The guitar of Theseus
The Doof Warrior's guitar presents a fantastic example of the dangers of form over function. Pieced together from a porcelain bedpan and a french horn, the result greatly impressed George Miller. But then he asked the fateful question: "Does it play?" The crew had thought carefully about how the guitar would look, and they'd done the work to ensure that it would spit fire on command. Yet they found themselves rushing at the last second to break apart their work and reassemble it around an actual guitar. The final result was workable, but so heavy that they had to add a bungee cord to the set to provide the Doof Warrior with support. According to Australian singer iOTA, the Doof Warrior himself, "It is the shittiest guitar I've ever had the misfortune to have hanging in front of me."
The secret sauce that made "Mad Max: Fury Road" is the genuine respect for the film's world and its people. The crew of "Fury Road" did not simply strive to pack the movie with cool objects. They thought about whether the prop was convenient or inconvenient to use and what that said about the person who owned or inherited it. They took the lives and psychologies of the film's characters seriously, even when those characters were named things like "The Bullet Farmer" or "Toast the Knowing." Best of all, they thought through how these characters might express themselves through the objects surrounding them. For the reclusive Vuvalini, a team of older warrior women, Boug developed a fuel tank cover made of knitted electrical wire. It could be used as protection, but also functioned as a kind of tea cozy for machines.
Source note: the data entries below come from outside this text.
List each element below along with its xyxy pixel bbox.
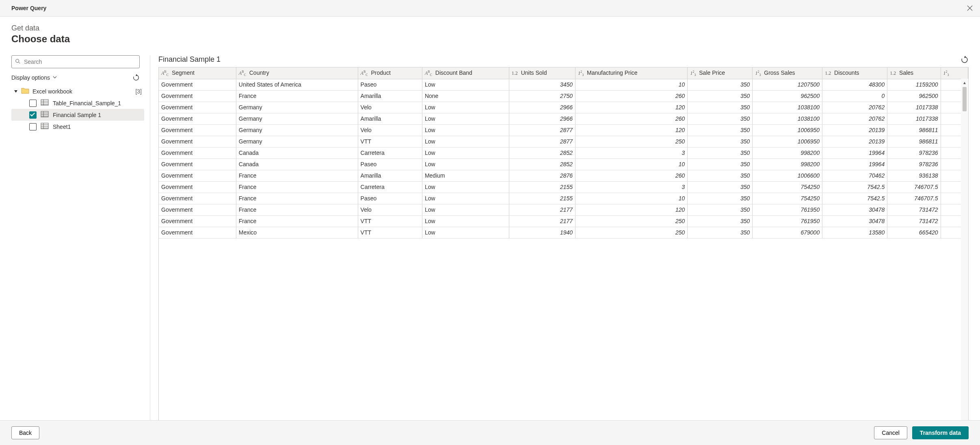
back-button[interactable]: Back <box>11 426 39 439</box>
transform-data-button[interactable]: Transform data <box>912 426 969 439</box>
scroll-thumb[interactable] <box>963 87 967 111</box>
column-header-overflow[interactable]: 123 <box>941 67 968 79</box>
table-row[interactable]: GovernmentCanadaCarreteraLow285233509982… <box>159 147 968 158</box>
table-cell: 48300 <box>822 79 887 90</box>
table-cell: 978236 <box>887 147 941 158</box>
table-cell: France <box>236 193 358 204</box>
table-row[interactable]: GovernmentCanadaPaseoLow2852103509982001… <box>159 158 968 170</box>
table-cell: Low <box>422 227 509 238</box>
table-row[interactable]: GovernmentUnited States of AmericaPaseoL… <box>159 79 968 90</box>
table-cell: 2966 <box>509 113 575 124</box>
table-cell: 350 <box>688 79 753 90</box>
table-cell: France <box>236 215 358 227</box>
table-cell: 731472 <box>887 215 941 227</box>
column-header[interactable]: ABC Segment <box>159 67 236 79</box>
table-cell: 120 <box>575 124 688 136</box>
close-icon[interactable] <box>966 4 974 12</box>
table-cell: 70462 <box>822 170 887 181</box>
table-cell: 754250 <box>753 181 822 193</box>
display-options-row: Display options <box>11 74 140 81</box>
table-cell: 761950 <box>753 204 822 215</box>
table-cell: 20139 <box>822 124 887 136</box>
table-row[interactable]: GovernmentMexicoVTTLow194025035067900013… <box>159 227 968 238</box>
column-header[interactable]: 1.2 Discounts <box>822 67 887 79</box>
page-title: Choose data <box>11 33 969 45</box>
table-cell: Amarilla <box>358 170 422 181</box>
table-cell: 2177 <box>509 215 575 227</box>
column-header[interactable]: ABC Country <box>236 67 358 79</box>
table-cell: Government <box>159 147 236 158</box>
content-wrapper: Get data Choose data Display options <box>0 17 980 445</box>
table-row[interactable]: GovernmentFranceAmarillaNone275026035096… <box>159 90 968 102</box>
tree-root[interactable]: Excel workbook [3] <box>11 85 144 97</box>
table-cell: Government <box>159 136 236 147</box>
titlebar: Power Query <box>0 0 980 17</box>
tree-item[interactable]: Sheet1 <box>11 121 144 132</box>
table-cell: Mexico <box>236 227 358 238</box>
column-header[interactable]: 123 Sale Price <box>688 67 753 79</box>
table-cell: Low <box>422 113 509 124</box>
vertical-scrollbar[interactable]: ▲ ▼ <box>961 79 968 429</box>
table-cell: Government <box>159 181 236 193</box>
tree-item[interactable]: Financial Sample 1 <box>11 109 144 121</box>
table-cell: 761950 <box>753 215 822 227</box>
table-cell: 250 <box>575 215 688 227</box>
table-row[interactable]: GovernmentGermanyAmarillaLow296626035010… <box>159 113 968 124</box>
chevron-down-icon <box>52 74 57 81</box>
table-cell: 20139 <box>822 136 887 147</box>
column-header[interactable]: 1.2 Sales <box>887 67 941 79</box>
table-cell: Velo <box>358 204 422 215</box>
table-cell: 350 <box>688 193 753 204</box>
checkbox[interactable] <box>29 111 37 119</box>
table-row[interactable]: GovernmentFranceVeloLow21771203507619503… <box>159 204 968 215</box>
table-cell: None <box>422 90 509 102</box>
table-cell: Low <box>422 193 509 204</box>
table-cell: 3 <box>575 181 688 193</box>
table-cell: 10 <box>575 193 688 204</box>
table-row[interactable]: GovernmentFranceCarreteraLow215533507542… <box>159 181 968 193</box>
table-cell: 2876 <box>509 170 575 181</box>
table-cell: 250 <box>575 227 688 238</box>
column-header[interactable]: ABC Product <box>358 67 422 79</box>
cancel-button[interactable]: Cancel <box>874 426 907 439</box>
tree-item-label: Sheet1 <box>53 124 71 130</box>
column-header[interactable]: 1.2 Units Sold <box>509 67 575 79</box>
column-header[interactable]: 123 Manufacturing Price <box>575 67 688 79</box>
table-cell: 350 <box>688 215 753 227</box>
table-row[interactable]: GovernmentFranceAmarillaMedium2876260350… <box>159 170 968 181</box>
table-row[interactable]: GovernmentGermanyVTTLow28772503501006950… <box>159 136 968 147</box>
table-cell: 260 <box>575 170 688 181</box>
table-row[interactable]: GovernmentFranceVTTLow217725035076195030… <box>159 215 968 227</box>
table-row[interactable]: GovernmentFrancePaseoLow2155103507542507… <box>159 193 968 204</box>
table-cell: Government <box>159 102 236 113</box>
scroll-up-icon[interactable]: ▲ <box>963 79 967 86</box>
table-row[interactable]: GovernmentGermanyVeloLow2966120350103810… <box>159 102 968 113</box>
table-cell: 350 <box>688 227 753 238</box>
table-cell: Low <box>422 124 509 136</box>
table-cell: Low <box>422 204 509 215</box>
search-box[interactable] <box>11 55 140 68</box>
tree-root-count: [3] <box>135 88 144 95</box>
column-header[interactable]: 123 Gross Sales <box>753 67 822 79</box>
checkbox[interactable] <box>29 123 37 130</box>
search-input[interactable] <box>24 59 136 65</box>
refresh-icon[interactable] <box>132 74 140 81</box>
column-header[interactable]: ABC Discount Band <box>422 67 509 79</box>
table-cell: Government <box>159 204 236 215</box>
table-cell: 350 <box>688 113 753 124</box>
table-cell: 1159200 <box>887 79 941 90</box>
table-cell: 1017338 <box>887 113 941 124</box>
table-cell: 936138 <box>887 170 941 181</box>
display-options-dropdown[interactable]: Display options <box>11 74 57 81</box>
collapse-icon <box>14 88 18 95</box>
table-cell: Government <box>159 170 236 181</box>
refresh-preview-icon[interactable] <box>961 56 969 64</box>
folder-icon <box>21 87 29 95</box>
table-cell: 962500 <box>887 90 941 102</box>
checkbox[interactable] <box>29 100 37 107</box>
table-row[interactable]: GovernmentGermanyVeloLow2877120350100695… <box>159 124 968 136</box>
table-cell: Amarilla <box>358 90 422 102</box>
table-cell: VTT <box>358 227 422 238</box>
tree-item[interactable]: Table_Financial_Sample_1 <box>11 97 144 109</box>
table-cell: 978236 <box>887 158 941 170</box>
I'm gonna die historic on the Fury Road
In an interview with the Guardian in 2015, George Miller confirmed that despite the harshness of "Fury Road," art and self-expression does exist within its universe. "If you look at all human culture, no matter how impoverished the circumstances, it doesn't mean that there's not a strong aesthetic," he says. He expresses a similar sentiment in the "Blood, Sweat and Chrome" book, "Just because it's the wasteland, it doesn't mean that people can't make beautiful things." In other words, people are people regardless of their surroundings. For this reason, the film's style and art direction is not simply affect but instead a direct expression of the characters and their psychology.
At this point you may be asking yourself, "If this is the right way to do things, why doesn't every movie take this route?" What does "Fury Road" have that most modern blockbusters simply do not? Money and talent are two possible explanations, but I think the correct answer is time. Due to a series of costly disasters, "Fury Road" took over a decade to make. This caused enormous stress to the cast and crew, and it worked the executives at Warner Bros. into a froth. But it was this protracted production schedule that allowed the crew to flesh out the world of "Fury Road" to such a degree. The characters evolved, their cultures were developed and reworked, the designs were iterated again and again. The final results were undeniable, but only because the artists had managed to stump the executives every step of the way.
The props of "Fury Road" may have been short-lived art, produced only to be destroyed at the film's end. But in the arc of their short lives, the fire is unmistakable. They represent a freak accident in the course of film history that may never be repeated, even were the same cast and crew to reassemble. Each of us in our own way may carry the lesson forward, that in the awful heat and cold of the desert there are people who might build things for the joy of it.